Therefore, the current study extended our prior work to investigate several additional aspects of caregiver–child communication that theory and anecdotal accounts suggest might be impacted by RMS use in homes of children with hearing loss. Specifically, this study evaluated the effects of RMS use on several aspects of caregiver communication, including the caregiver's production of repetitions or other talk intended to alert or secure the attention of a child with hearing loss. Additionally, we explored the effects of RMS use on several characteristics of vocalizations produced by children with hearing loss, including vocal rate, duration, complexity, and reciprocity. The research questions for this study included the following:
Are caregiver repetitions or clarifications and/or use of alerting phrases directed to their children with hearing loss reduced when using an RMS relative to when not using an RMS?
Do children with hearing loss show increased vocal rate, duration, complexity, or reciprocity when using an RMS relative to when not using an RMS?
We hypothesized that caregivers would have to produce fewer repetitions or clarifications and use less alerting statements to secure their children's attention, when using the RMS than when not using the RMS in the home setting. Furthermore, we predicted that having increased access to clear caregiver talk via the RMS technology would result in an increased rate, duration, complexity, and/or reciprocity of child vocalizations.
Method
This study draws upon extant data from a prior study on RMS use in young children with hearing loss. Detailed methodological information regarding the data collection is available in an earlier report by Benítez-Barrera et al. (2018). All study procedures were approved by the Vanderbilt University Institutional Review Board. An overview of methods relevant to this study is provided below.

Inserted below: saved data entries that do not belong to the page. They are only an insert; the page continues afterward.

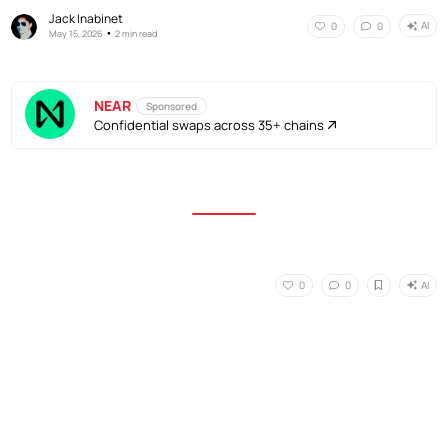
Jack Inabinet
AI
0
0
•
May 15, 2026
2 min read
NEAR
Sponsored
Confidential swaps across 35+ chains
AI
0
0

Data Source and Previous Procedures
The source data were collected from nine families whose children were enrolled in a preschool for children with hearing loss in the Department of Hearing and Speech Sciences. All children had bilateral, permanent hearing loss and were full-time users of some type of hearing amplification (hearing aids, cochlear implants, and/or bone-anchored device [soft band]) for at least 1 year and were not previous users of an RMS at home or at school. Additional details regarding participant characteristics are delineated in Table 1.
Table 1.
Family number | Key caregiver | Language spoken at home | Sex of key child | Age of key child (years;months) | Type and degree of hearing loss | BEPTA (unaided) | Age of amplification (years;months) | Hearing device currently used |
---|---|---|---|---|---|---|---|---|
1 | Father | English | Female | 4;0 | RE: Moderately severe rising to moderate CHL LE: Severe rising to mild SNHL |
62 dB HL | 2;4 | RE: BAI (soft band) |
2 | Mother | Spanish | Female | 2;1 | BIL: Mild sloping to severe rising to mild SNHL | 63 dB HL | 0;6 | BIL: HA |
3 | Mother | English | Male | 6;4 | RE: Mild sloping to profound SNHL LE: Minimal sloping to profound SNHL |
43 dB HL | 3;6 | RE: CI LE: HA |
4 | Mother | Spanish/ASL/English | Male | 4;4 | BIL: Profound SNHL | > 90 dB HL | HA—0;3 and CI—2;0 |
LE: CI |
5 | Mother | English/German | Female | 5;3 | BIL: Profound SNHL | > 90 dB HL | HA—0;8 and CIs—1;0 and 1;6 |
BIL: CI |
6 | Mother | English | Male | 3;11 | BIL: Profound SNHL | > 90 dB HL | HA—0;2 and CI—1;0 |
BIL: CI |
7 | Father | English | Male | 3;2 | BIL: Minimal sloping to moderately severe SNHL | 25 dB HL | 1;9 | BIL: HA |
8 | Grandmother | English/ASL | Male | 4;7 | BIL: Profound SNHL | > 90 dB HL | 0;10 | BIL: CI |
9 | Father | Spanish/Hindi | Male | 2;6 | BIL: Profound SNHL | > 90 dB HL | HA—0;6 and CI—1;6 |
BIL: CI |
Note. BEPTA = better ear pure-tone average; RE = right ear; LE = left ear; BIL = bilateral; CHL = conductive hearing loss; SNHL = sensorineural hearing loss; CI = cochlear implant; HA = hearing aid; BAI = bone-anchored implant; ASL = American Sign Language.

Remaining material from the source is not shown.